A biosimilar is a biological medicine highly similar to already approved reference biological medicine. GP40061 – is a biosimilar to reference insulin glargine (RIG). Its similarity to RIG has been proved through head to head analytical, preclinical and euglycemic clamp comparability studies. A comparative safety (immunogenicity) study of insulin biosimilar and reference drug is the last stage of the development program. This study aimed to confirm the similar immunogenicity of the drugs.

Methods

This randomized open-label, 26-week clinical trial (NCT02059187) enrolled 180 participants with type 1 diabetes mellitus randomized 1:1 to once-daily GP40061 (n=90) or RIG (n=90). The primary endpoint was frequency of immune response development at 26th week. Secondary endpoints included change of anti-insulin antibody (AIA) concentration at weeks 12 and 26 from baseline (at screening), percentage of participants with neutralizing AIA formation. AIA concentration was assessed via enzyme-linked immunosorbent assay.

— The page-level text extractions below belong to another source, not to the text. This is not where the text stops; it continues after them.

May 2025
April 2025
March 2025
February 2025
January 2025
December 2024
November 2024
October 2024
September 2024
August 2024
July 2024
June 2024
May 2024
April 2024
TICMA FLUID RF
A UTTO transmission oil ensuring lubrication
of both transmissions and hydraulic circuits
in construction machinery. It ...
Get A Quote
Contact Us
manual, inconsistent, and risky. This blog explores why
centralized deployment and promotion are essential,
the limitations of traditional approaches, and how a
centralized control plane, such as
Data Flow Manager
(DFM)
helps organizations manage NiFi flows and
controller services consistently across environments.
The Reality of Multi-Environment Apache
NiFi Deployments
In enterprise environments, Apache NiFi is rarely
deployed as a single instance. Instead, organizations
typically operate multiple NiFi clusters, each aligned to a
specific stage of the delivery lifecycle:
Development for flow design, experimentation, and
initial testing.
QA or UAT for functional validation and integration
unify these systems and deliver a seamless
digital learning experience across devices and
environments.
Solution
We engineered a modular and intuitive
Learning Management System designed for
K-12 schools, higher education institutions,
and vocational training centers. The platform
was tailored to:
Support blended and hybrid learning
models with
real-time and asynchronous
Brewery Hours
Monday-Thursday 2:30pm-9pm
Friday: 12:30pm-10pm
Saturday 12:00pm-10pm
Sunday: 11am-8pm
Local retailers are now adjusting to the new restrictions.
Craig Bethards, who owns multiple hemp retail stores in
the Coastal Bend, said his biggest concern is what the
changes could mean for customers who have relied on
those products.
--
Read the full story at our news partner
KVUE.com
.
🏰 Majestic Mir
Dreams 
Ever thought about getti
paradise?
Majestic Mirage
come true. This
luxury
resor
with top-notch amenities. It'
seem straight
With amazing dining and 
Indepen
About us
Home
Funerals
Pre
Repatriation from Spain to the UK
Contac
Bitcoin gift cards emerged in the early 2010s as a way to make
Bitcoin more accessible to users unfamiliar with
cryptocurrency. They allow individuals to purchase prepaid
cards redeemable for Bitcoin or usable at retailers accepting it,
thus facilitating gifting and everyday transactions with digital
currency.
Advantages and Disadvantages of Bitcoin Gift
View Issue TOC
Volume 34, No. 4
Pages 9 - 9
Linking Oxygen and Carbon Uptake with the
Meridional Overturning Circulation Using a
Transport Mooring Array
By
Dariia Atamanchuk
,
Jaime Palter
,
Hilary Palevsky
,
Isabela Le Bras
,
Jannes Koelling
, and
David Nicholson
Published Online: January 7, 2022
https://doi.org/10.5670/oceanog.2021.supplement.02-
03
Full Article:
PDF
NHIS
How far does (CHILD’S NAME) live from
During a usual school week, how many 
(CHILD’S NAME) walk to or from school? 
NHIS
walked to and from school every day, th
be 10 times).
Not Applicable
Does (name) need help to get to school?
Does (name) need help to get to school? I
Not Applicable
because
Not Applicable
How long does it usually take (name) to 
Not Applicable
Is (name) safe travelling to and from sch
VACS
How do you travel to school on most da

Neutralizing activity was established via binding of insulin alfa-chain and CD220 receptor. The data was compared with Mann-Whitney U-test or X2-test.

Results

Immune response was detected in 2 patients in GP40061 and in 2 patients in RIG (p=1.000). Change of AIA concentration (IU/ml) at week 12 from baseline was -0.19±2.49 (GP40061) and 1.38±10.98 (RIG) (p=0.399), and -0.02±2.85 (GP40061) and 0.30±4.07 at week 26 (p=0.167). Number of patients with neutralizing AIA formation was 17 (19%) in GP40061 and 15 (17%) in RIG (p=1.000).

Conclusions

GP40061 demonstrated similar immunogenicity to the RIG. Considering the whole development program, the biosimilarity of GP40061 to reference insulin glargine was proved.